Reading a file descriptor from two streams simultaneously

  • my question is : in Linux (and in FreeBsd, and in general in UNIX) is it possible / legal to read one file descriptor simultaneously from two threads?

  • I did a search but did not find anything, although many people ask about reading / writing from / to the fd socket at the same time (which means reading when another thread is writing, and not reading when the other is reading). I also read some man pages and did not get a clear answer to my question.

  • Why am I asking about this. I tried to implement a simple program that counts lines in stdin, for example wc -l.
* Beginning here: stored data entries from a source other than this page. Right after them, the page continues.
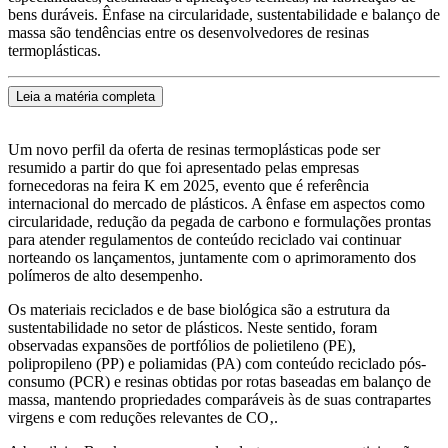
bens duráveis. Ênfase na circularidade, sustentabilidade e balanço de
massa são tendências entre os desenvolvedores de resinas
termoplásticas.
Leia a matéria completa
Um novo perfil da oferta de resinas termoplásticas pode ser
resumido a partir do que foi apresentado pelas empresas
fornecedoras na feira K em 2025, evento que é referência
internacional do mercado de plásticos. A ênfase em aspectos como
circularidade, redução da pegada de carbono e formulações prontas
para atender regulamentos de conteúdo reciclado vai continuar
norteando os lançamentos, juntamente com o aprimoramento dos
polímeros de alto desempenho.
Os materiais reciclados e de base biológica são a estrutura da
sustentabilidade no setor de plásticos. Neste sentido, foram
observadas expansões de portfólios de polietileno (PE),
polipropileno (PP) e poliamidas (PA) com conteúdo reciclado pós-
consumo (PCR) e resinas obtidas por rotas baseadas em balanço de
massa, mantendo propriedades comparáveis às de suas contrapartes
virgens e com reduções relevantes de CO‚.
I actually tested my homemade C ++ io engine for overhead and found that wc is 1.7 times faster. I cut back on some C ++ and came close to wc speed, but didn't get to it. Then I experimented with the size of the input buffer, optimized it, but still wc is clearly a bit faster. Finally, I created 2 threads that read the same STDIN_FILENO in parallel, and it finally was faster than wc! But the number of lines became wrong ... so I suppose some kind of junk comes from reading, which is unexpected. Does it care about which process is being read?

Edit: I did some research and found that a call that is read directly through syscall does not change anything. The kernel code seems to do some synchronization processing, but I didn't understand anything (read_write.c)

+4
source share
3 answers

This behavior is undefined, posix says:

The read () function should try to read nbyte bytes from the file associated with the open file descriptor, fildes, to the buffer pointed to by buf. The behavior of multiple concurrent reads on the same channel, FIFO, or terminal device is not defined.

+3
source

When used with the descriptor (fd), read () and write () rely on the internal state of fd to know the "current offset" at which read and write occurs. As a result, they are not thread safe.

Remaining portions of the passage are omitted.